Unlike spectrometers, hyperspectral images contain wavelength information for each pixel, making it possible to visualize information that is difficult to see with the naked eye. Therefore, in this study, chemical images were created for each component, including moisture, crude protein, crude fat, crude fiber, and crude ash content, and visualized according to their respective concentrations (Fig. 7). Red pixels represent high concentrations and dark blue pixels indicate low concentrations. As the drying time and temperature increased, the moisture content decreased gradually, which was monitored by observing an increasing number of blue pixels. For crude protein, crude fat, crude fiber, and crude ash, the number of red pixels increased with the drying time and temperature. It is confirmed that the proposed prediction model performs well.
Conclusion
In this study, we developed a proximate component prediction algorithm based on SWIR HSI in the 1,000–2,350 nm range for dried raw materials, according to the drying time and drying temperature of BSFL. A model was developed for moisture, crude protein, crude fat, crude fiber, and crude ash contents.
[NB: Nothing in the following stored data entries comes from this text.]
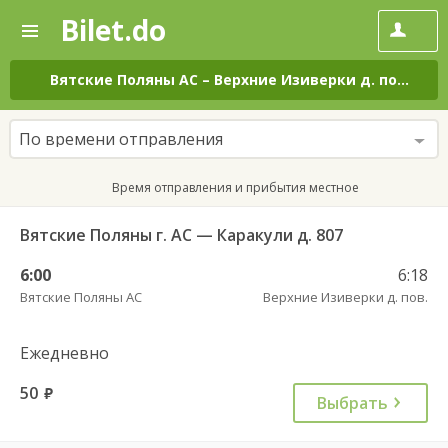
Bilet.do
—
Bilet.do
Поиск
и
покупка
Вятские Поляны АС
–
Верхние Изиверки д. пов.
на 
билетов
на
автобус
По времени отправления
онлайн
Время отправления и прибытия местное
Вятские Поляны г. АС — Каракули д. 807
6:00
6:18
Вятские Поляны АС
Верхние Изиверки д. пов.
Ежедневно
50
руб.
Выбрать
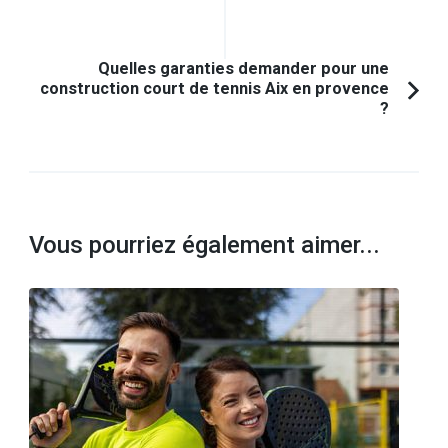
d'article
précédent :
Quelles garanties demander pour une
construction court de tennis Aix en provence
?
Vous pourriez également aimer...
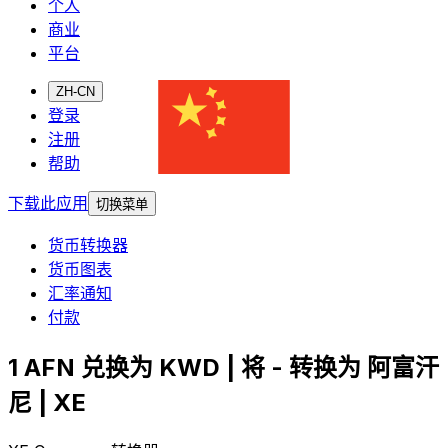
个人
商业
平台
ZH-CN
登录
注册
帮助
下载此应用
切换菜单
货币转换器
货币图表
汇率通知
付款
1 AFN 兑换为 KWD | 将 - 转换为 阿富汗
尼 | XE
Through this study, it is anticipated that it will be possible to classify defective factors and incompletely dried individuals in the dried raw materials of BSFL. The results of this study are deemed suitable for detecting the nutritional components in BSFL and for use in the manufacturing of mixed feed by feed companies. We anticipate that this will enable quality control of dried raw materials from BSFL. However, further development of a rapid detection technology for BSFL is necessary for real-time sorting machine production, and additional research is required for this purpose. In particular, for BSFL, it is necessary to classify them based not only on the feed source but also on the individuals raised using food waste and the larvae used for composting livestock manure, as their nutritional components can vary depending on the feed source. In Korea, BSFL raised using livestock manure cannot be used as feed; therefore, it is necessary to develop a classification technology for such larvae. We hope that the results of this study can be utilized as a basis for the development of sorting machines for BSFL.